不便を感じる理由として、敦賀駅での乗り換えの面倒さや特急列車の全席指定への不満が挙げられた。さらに、鉄道会社間での交通系ICカードの利用に制約があることも指摘された。

新幹線効果を高めるアイデアや地域への提案として、県内への修学旅行企画や2次交通の拡充を求める声が寄せられた。また、第三セクターの地域鉄道との連携強化を求める声も多かった。

北陸新幹線の福井県内開業から4カ月…4割が「不便になった」の声 アンケートで分かった根強い不満

 北陸新幹線の福井県内開業から4カ月を機に、福井新聞の「ふくい特報班」(ふく特)が行った読者アンケートでは、新幹線やハピラインふくいの開業で「不便になった」との回答が4割を超え、「便利になった」との回答を大きく上回った。4月の前回調査と割合はほぼ変わらず、敦賀での乗り換えが必要になった関西・中京方面へのアクセスに根強い不満があることがうかがえる。路線バスやタクシーなど2次交通の維持に対する危機感を訴える声も多かった。

 北陸新幹線やハピラインふくい開業後の利便性に関する設問で、「不便になった」は41・6%、「便利になった」は11・9%。

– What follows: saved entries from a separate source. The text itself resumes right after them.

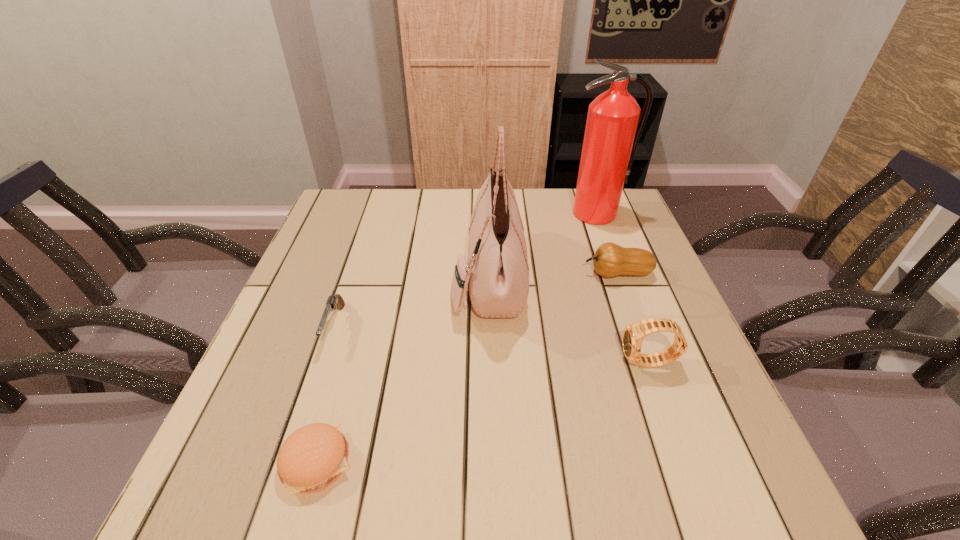 Find the location of `handbag that is at the far edge`. handbag that is at the far edge is located at coordinates (498, 272).

Where is `object located at the near edge`? object located at the near edge is located at coordinates (314, 456).

The height and width of the screenshot is (540, 960). I want to click on gun situated at the left edge, so click(333, 300).

Where is `patty that is positioned at the left edge`? patty that is positioned at the left edge is located at coordinates (314, 456).

This screenshot has width=960, height=540. Identify the location of fire extinguisher that is at the right edge. (611, 136).

Where is `watch that is at the right edge`? watch that is at the right edge is located at coordinates (633, 335).

Identify the location of gourd at the right edge. This screenshot has width=960, height=540. (610, 260).

This screenshot has height=540, width=960. I want to click on object at the near left corner, so click(314, 456).

I want to click on object located in the far right corner section of the desktop, so click(x=611, y=136).

In the image, there is a desktop. At what (x,y) coordinates should I click in order to perform the action: click on vacant space at the far edge. Please return your answer as a coordinate pair (x, y). This screenshot has width=960, height=540. Looking at the image, I should click on (387, 225).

前回調査の「不便」(43・1%)、「便利」(11・8%)とほぼ同じ割合となり、前回調査から3カ月たっても不満が解消されていない現状が浮かび上がった。

 「不便になった」と答えた理由は、「関西、中京へ行くのに乗り換えが面倒」という意見が圧倒的に多かった。敦賀駅での乗り換え時間の短さと構内での移動距離の長さ、特急しらさぎやサンダーバードが全席指定になったことへの不満も複数あった。「県外のJR駅でハピラインふくいのきっぷが買えない」との声をはじめ、鉄道会社間で交通系ICカードの利用に制約があることへの指摘もあった。

 「“新幹線効果”を高めるためのアイデア」を尋ねた自由記述では、「県内への修学旅行や遠足の企画」「石川・富山方面への旅行を促す」「観光周遊できるスタイルを」などといった促進策が寄せられた。2次交通の拡充を求める声もあり「ライドシェアによる移動手段の確保」「ハピラインでの観光列車」など新幹線以外の提案も。「早く関西につなげる」「早期全線開業」と敦賀以西ルートの実現を求める意見もあった。「米原との接続」を挙げた人は6人いた。

 交通機関やまちづくりに関する自由記述では、2次交通を取り巻く現状に危機感を抱く声が目立った。第三セクターの地域鉄道である「あいの風とやま鉄道」(富山県)や「IRいしかわ鉄道」(石川県)とハピラインによる連携強化を求める声も複数寄せられた。

 アンケートは多様な意見を探る目的で、紙面やふく特のLINE(ライン)などを通じて7月5~8日に実施。県内外の471人から回答があった。